En tant qu’acteur juif, surtout connu à l’époque pour ses comédies et son rôle-titre dans « Willy Wonka & the Chocolate Factory », Wilder était un choix contre-intuitif pour incarner un cow-boy alcoolique devenu fou. Selon ses mémoires, Brooks avait en fait approché John Wayne pour jouer le rôle de Waco Kid. Alors que la légende du film de cow-boy était intéressée, il a déclaré au réalisateur : « Je ne peux pas le faire, c’est trop sale. Mes fans accepteront presque tout, mais ils ne se saliront pas », même s’il a juré qu’il serait « le premier à le voir ».

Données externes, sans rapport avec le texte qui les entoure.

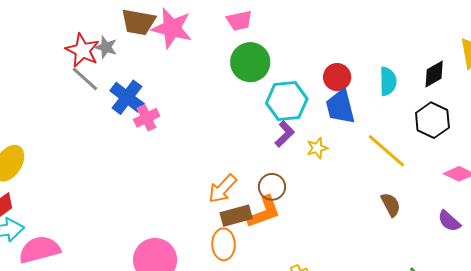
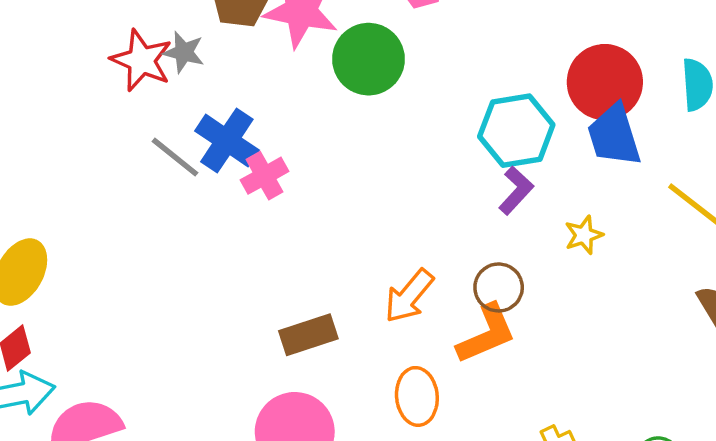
green circle: (250, 62) -> (369, 59), moved
red circle: (337, 77) -> (605, 82), size x1.5
gray line: (85, 79) -> (175, 157), moved
yellow star: (317, 148) -> (584, 235), moved
brown rectangle: (236, 216) -> (308, 335), moved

Avec Wilder dans le rôle, Brooks avait non seulement déjoué les attentes du cliché du flingueur, mais avait également créé avec Little et Wilder une alliance de deux hommes noirs et juifs.

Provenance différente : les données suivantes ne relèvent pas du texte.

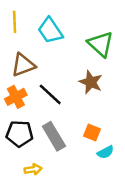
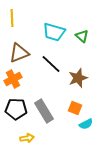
cyan trapezoid: (50, 31) -> (54, 32), moved, turned -40
green triangle: (101, 44) -> (82, 36), size x0.6
brown star: (91, 82) -> (78, 78), moved, turned 30
black line: (50, 94) -> (51, 64), moved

Ce grand anniversaire arrive à un moment mouvementé pour Brooks qui, à 97 ans, a survécu à presque toutes les autres personnes impliquées dans le film. (Deux des scénaristes, Andrew Bergman et Alan Uger, sont également toujours en vie, tout comme l’acteur Burton Gilliam, qui incarnait Lyle, l’un des hommes de main de Taggert.) Brooks a reçu un Oscar d’honneur en janvier, pour accompagner l’Oscar du meilleur film original. Scénario qu’il a gagné pour « The Producers » en 1969.

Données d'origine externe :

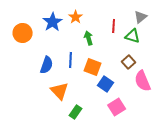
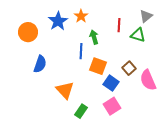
blue line: (71, 60) -> (81, 51), moved
brown square: (129, 62) -> (129, 68), moved
blue semicircle: (47, 65) -> (40, 64), moved
pink square: (117, 107) -> (112, 106), moved

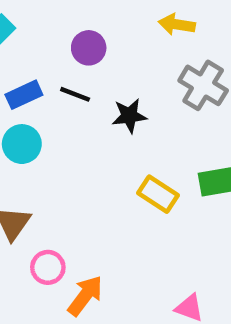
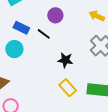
blue rectangle: (24, 95) -> (21, 28), turned 35
black star: (129, 116) -> (65, 60), moved

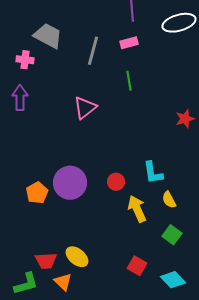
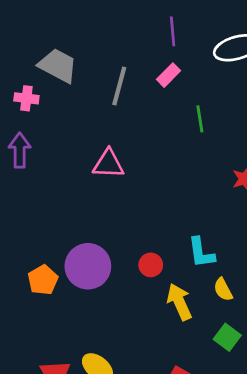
pink rectangle: (129, 43) -> (168, 75), turned -30
green line: (129, 81) -> (200, 119), moved
pink triangle: (85, 108) -> (108, 164), turned 40

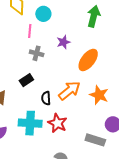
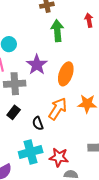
purple star: (63, 42) -> (37, 65), size x1.5
gray cross: (37, 53) -> (15, 84), size x1.5
red star: (57, 123) -> (59, 157), moved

« Blazing Saddles » sera réédité pour deux nuits par Fathom Events en septembre pour marquer cet anniversaire. Et en mars, le nouveau documentaire « Remembering Gene Wilder » devrait sortir à New York et à Los Angeles, et d’autres villes suivront. Le film sur Wilder, qui a été projeté sur le circuit des festivals de films juifs l’année dernière, comporte un segment qui raconte l’histoire de « Blazing Saddles », avec de nombreux commentaires de Brooks.

Ces dernières années, on a souvent dit que les attitudes modernes finiraient par conduire à l’annulation de « Blazing Saddles ». Mais cela ne s’est jamais concrétisé. (Le réseau Max, au grand dam de certains téléspectateurs, a diffusé le film avec une introduction de l’animatrice de TCM Jacqueline Stewart, plaçant le langage et les thèmes du film dans le contexte de l’époque. « Blazing Saddles » reste disponible sur Max, Netflix et Paramount+. , ainsi que les chaînes VOD.)

Brooks est également presque universellement considéré comme une légende vivante bien-aimée, un lien avec un héritage de divertissement qui s’étend de la ceinture du bortsch à Hollywood en passant par la scène de Broadway. Pas moins que Barack Obama a donné à Brooks et à « Blazing Saddles » son sceau d’approbation présidentielle, en remettant au réalisateur la Médaille nationale des arts 2015 et en se disant « ravi de l’image » pour avoir suggéré qu’il était possible pour un Un homme de loi noir sera nommé aux commandes.